» **Working data**:
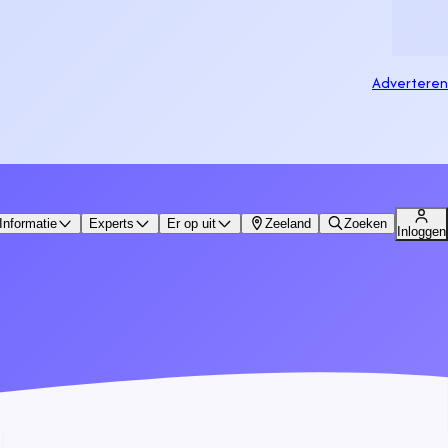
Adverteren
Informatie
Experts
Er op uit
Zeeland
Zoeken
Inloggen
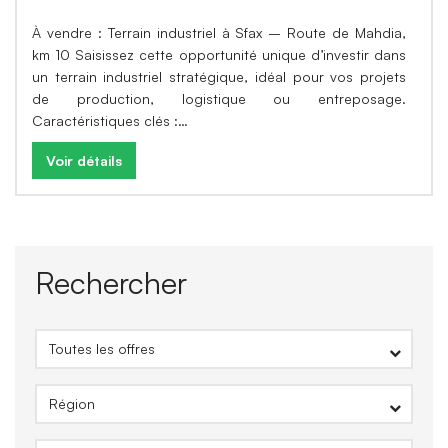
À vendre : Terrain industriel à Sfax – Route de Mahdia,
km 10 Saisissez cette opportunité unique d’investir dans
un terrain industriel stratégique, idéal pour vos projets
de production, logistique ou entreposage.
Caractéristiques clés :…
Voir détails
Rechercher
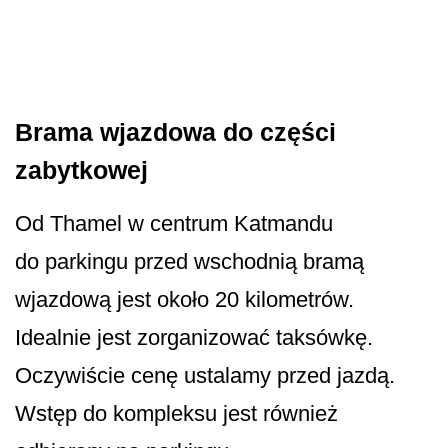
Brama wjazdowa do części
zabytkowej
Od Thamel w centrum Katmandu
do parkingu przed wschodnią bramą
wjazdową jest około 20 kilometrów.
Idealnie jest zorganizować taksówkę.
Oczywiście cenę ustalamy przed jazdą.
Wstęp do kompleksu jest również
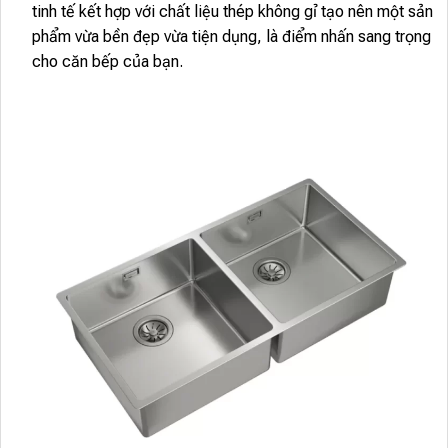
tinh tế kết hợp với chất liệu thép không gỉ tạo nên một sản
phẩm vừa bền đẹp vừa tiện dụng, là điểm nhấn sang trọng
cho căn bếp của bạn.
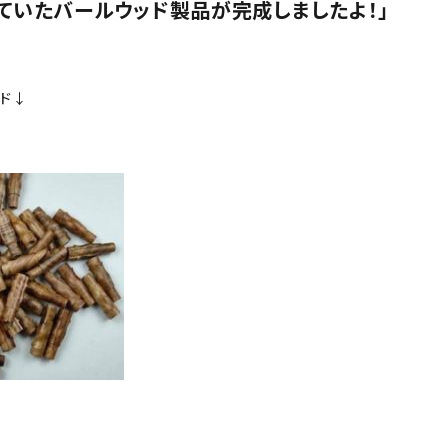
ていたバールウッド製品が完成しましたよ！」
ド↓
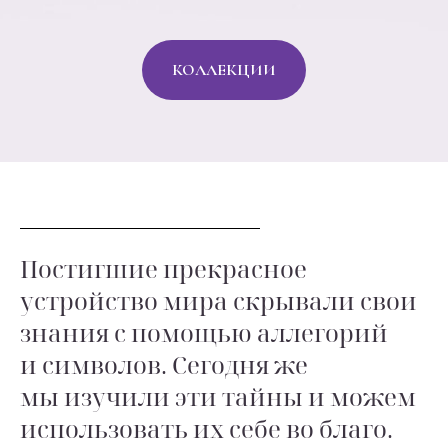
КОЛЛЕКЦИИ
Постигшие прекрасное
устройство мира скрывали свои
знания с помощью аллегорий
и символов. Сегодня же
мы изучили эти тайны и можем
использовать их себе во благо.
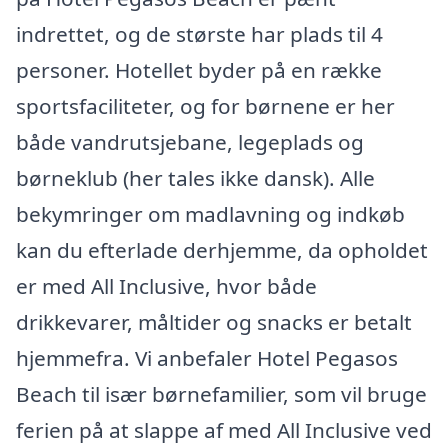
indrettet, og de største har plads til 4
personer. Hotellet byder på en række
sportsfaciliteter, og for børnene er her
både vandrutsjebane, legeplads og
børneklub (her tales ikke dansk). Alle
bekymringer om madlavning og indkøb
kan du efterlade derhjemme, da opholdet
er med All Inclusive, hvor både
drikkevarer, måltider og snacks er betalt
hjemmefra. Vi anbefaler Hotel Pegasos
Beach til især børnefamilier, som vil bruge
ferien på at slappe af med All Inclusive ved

» **Instructions to follow**: From the records above, pull every line that carries the word "przed".

» **Completed exercise**:
do parkingu przed wschodnią bramą
Oczywiście cenę ustalamy przed jazdą.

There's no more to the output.